> [Exercise prompt] Would you transcribe each entry exactly as it stands, omitting the pictures?

--- Supplied entries Enclosed Below ---

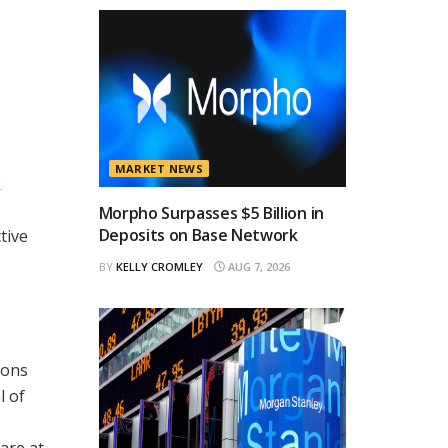
MARKET NEWS
k
Morpho Surpasses $5 Billion in
Deposits on Base Network
tive
BY
KELLY CROMLEY
AUG 7, 2026
ions
l of
are at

--- End of Enclosed Supplied entries ---

> [Result for this exercise]
MARKET NEWS
k
Morpho Surpasses $5 Billion in
Deposits on Base Network
tive
BY
KELLY CROMLEY
AUG 7, 2026
ions
l of
are at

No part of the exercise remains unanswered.